Leetcode 1868 Product of Two Run-Length Encoded Arrays

Problem statement

https://leetcode.com/problems/product-of-two-run-length-encoded-arrays/

Solution

The idea of this problem is to:

1. Create events1 and events2 are distance from the beginning to starts of chunks: cumulative sums.
2. Then we use two pointers approach: on each step we look which event is closer. If it is from E1, we move i to the right, if it is from E2, we move j to the right and if they are equal, move both. Also we keep right is current pointe we reached. Also we need to check if val of previous chunk is not the same as current, if they are equal, update last chunk.

Complexity

It is O(m + n) both for time and space.
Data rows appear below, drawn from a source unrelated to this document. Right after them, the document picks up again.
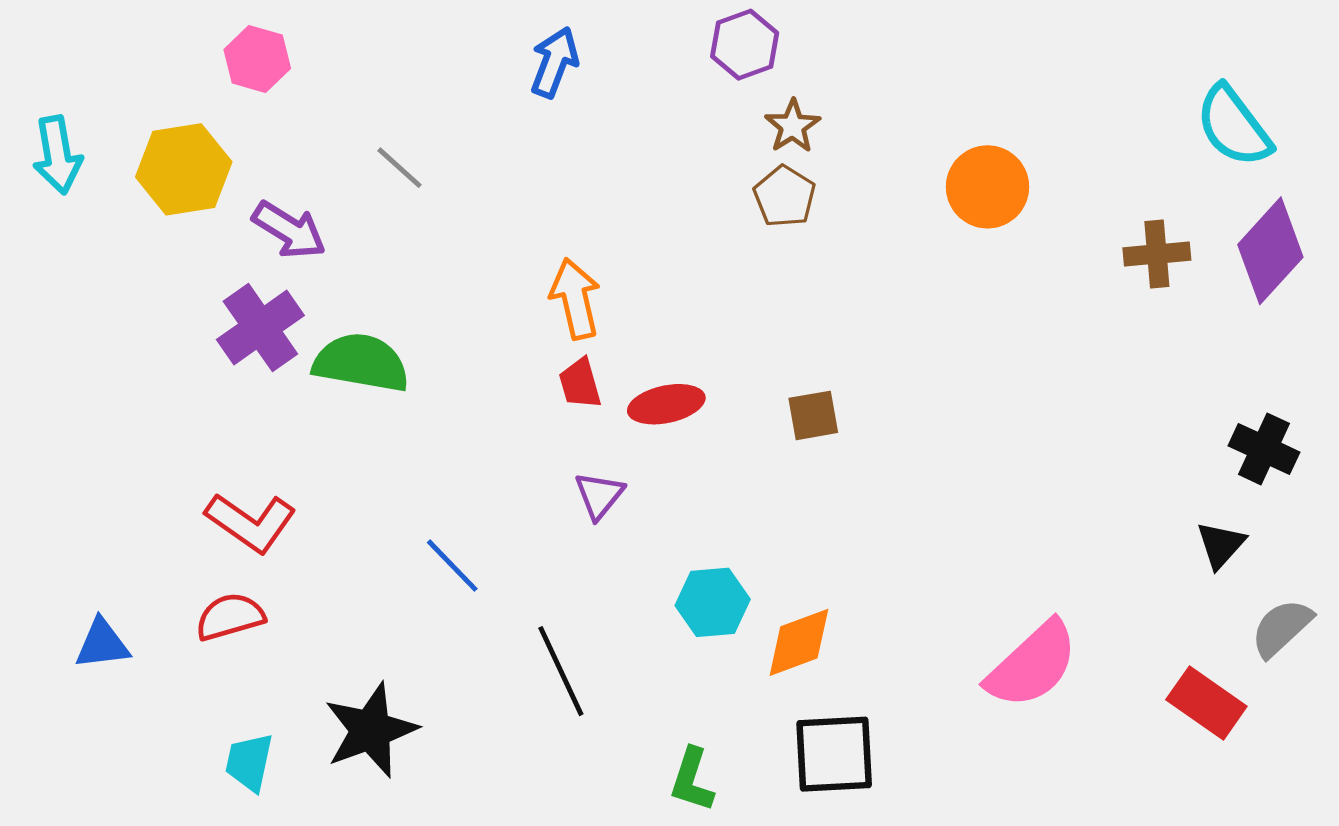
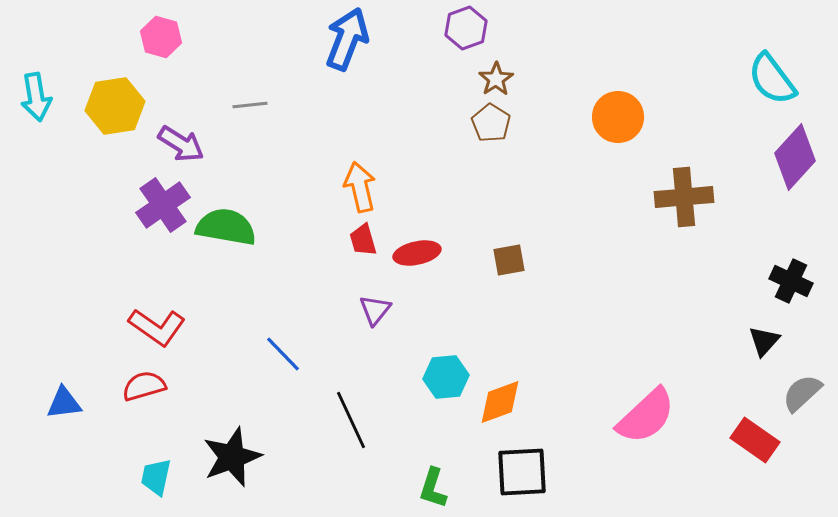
blue arrow: (554, 62) -> (347, 39), size x1.4
gray line: (399, 168) -> (250, 105), turned -48
brown cross: (1157, 254) -> (684, 197), moved, size x1.4

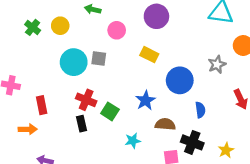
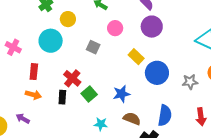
yellow circle: (60, 26) -> (68, 19), moved
cyan circle: (74, 62) -> (51, 41), moved
blue circle: (180, 80) -> (157, 73), moved
blue semicircle: (200, 110) -> (165, 115), size x1.5
orange arrow: (28, 129) -> (33, 95), moved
In fact, complexity can not be improved, because in the end we can have upto O(m + n) chunks.

Code

class Solution:
    def findRLEArray(self, E1, E2):
        events1 = list(accumulate(x for _, x in E1))
        events2 = list(accumulate(x for _, x in E2))
        E3 = []
        
        i, j, right = 0, 0, 0
        while i < len(events1) and j < len(events2):
            val = E1[i][0]*E2[j][0]
            right2 = min(events1[i], events2[j])
            freq = right2 - right
            right = right2
            i, j = i + (events1[i] <= events2[j]), j + (events1[i] >= events2[j])
            
            if E3 and E3[-1][0] == val:
                E3[-1][1] += freq
            else:
                E3 += [[val, freq]]
        
        return E3